MATERIAL FOR THE TASK START
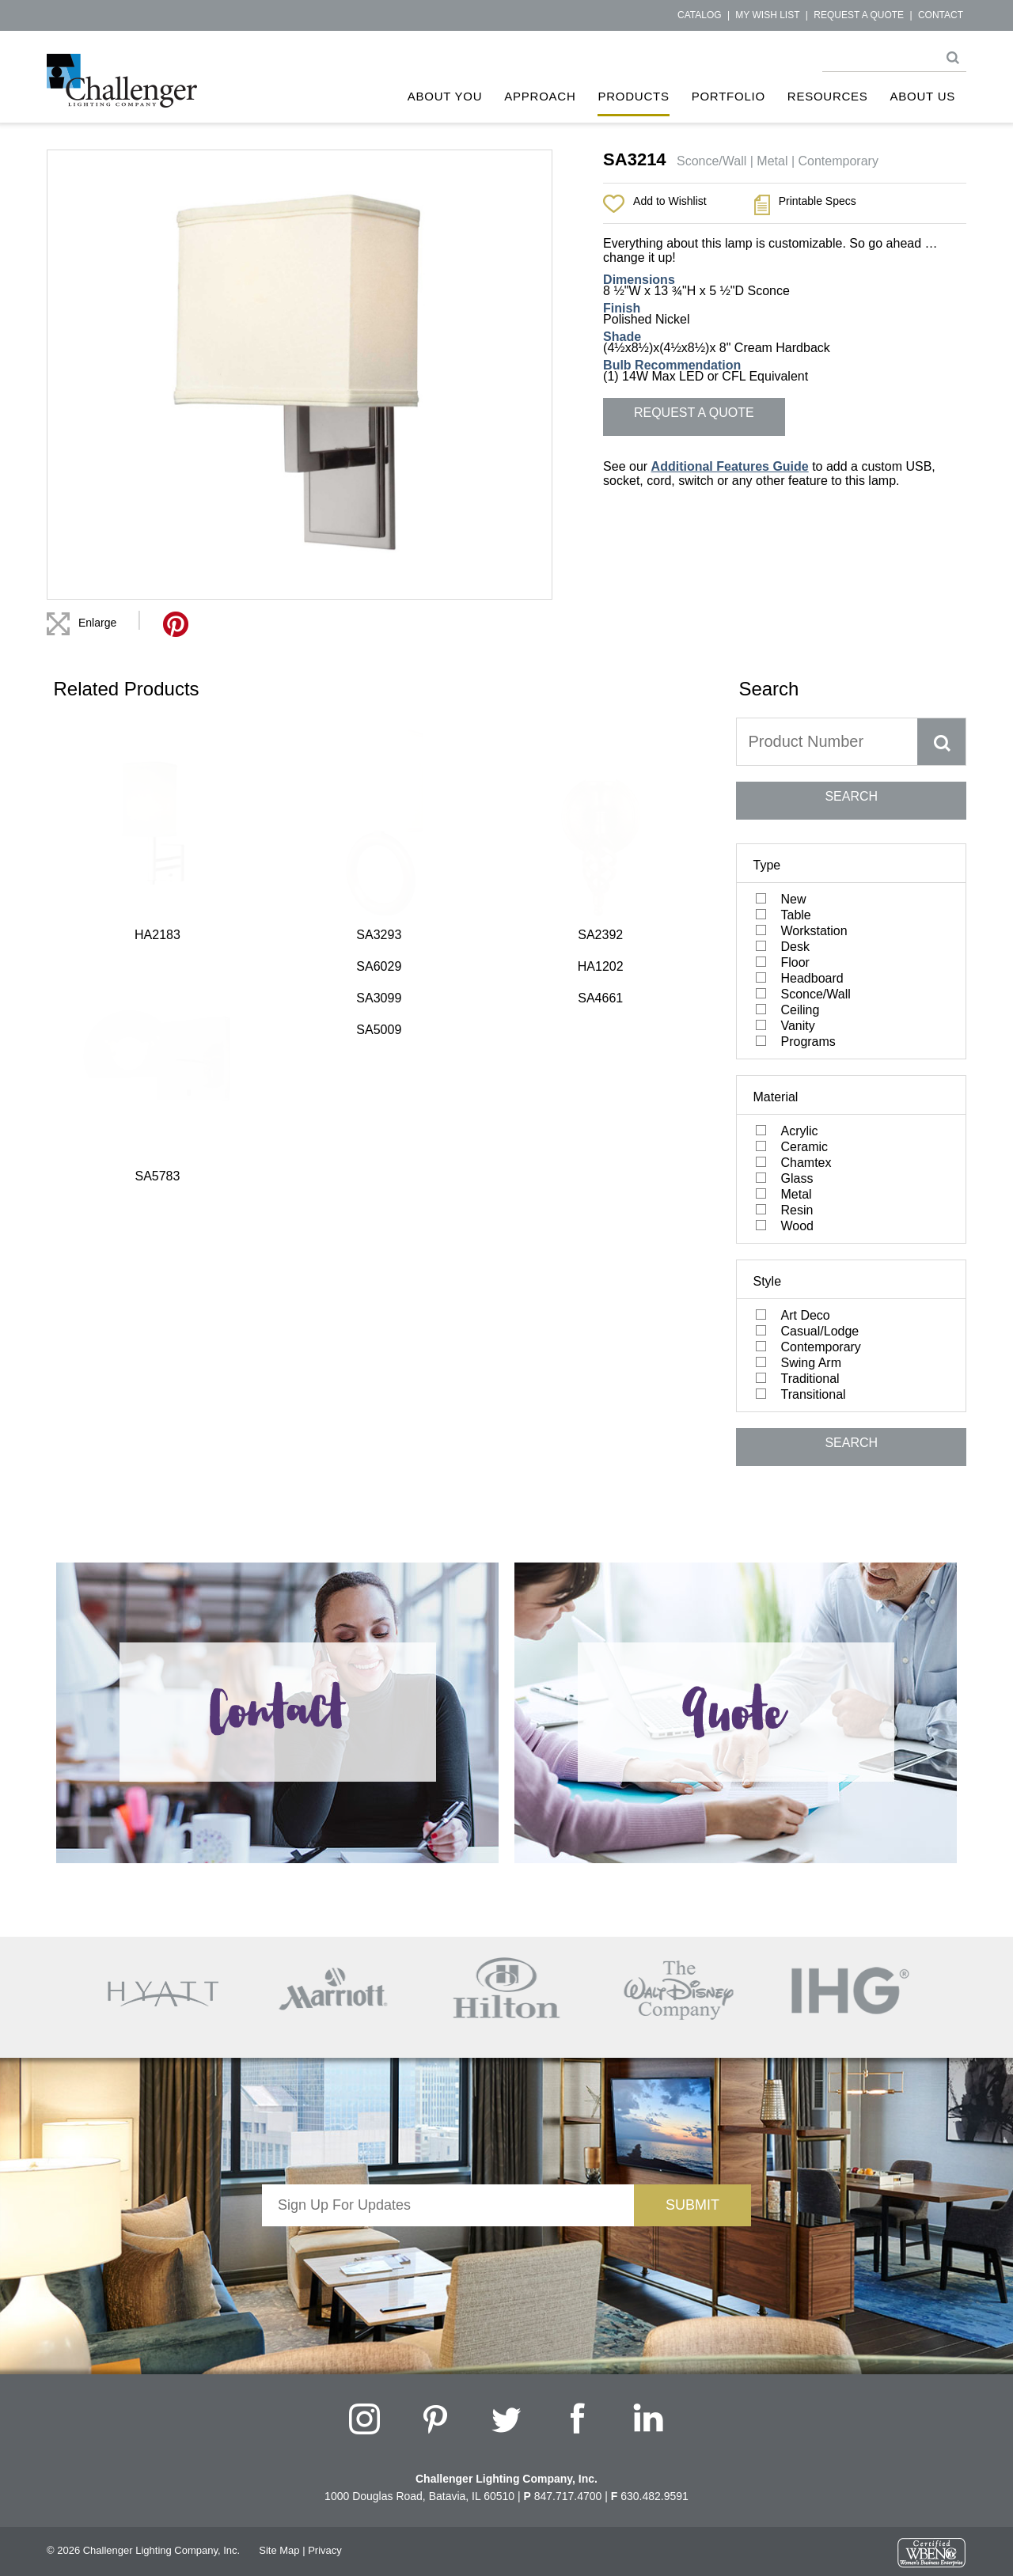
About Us (922, 96)
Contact (940, 15)
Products (633, 96)
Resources (827, 96)
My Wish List (767, 15)
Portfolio (728, 96)
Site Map (279, 2550)
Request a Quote (859, 15)
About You (445, 96)
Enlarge (97, 622)
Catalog (699, 15)
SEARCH (851, 796)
MATERIAL FOR THE TASK END
### TASK OBJECTIVE
Could you quote, exactly as they appear, the line containing "Portfolio (728, 96)" and every line after it to the end of the records above?

### TASK RESULT
Portfolio (728, 96)
Site Map (279, 2550)
Request a Quote (859, 15)
About You (445, 96)
Enlarge (97, 622)
Catalog (699, 15)
SEARCH (851, 796)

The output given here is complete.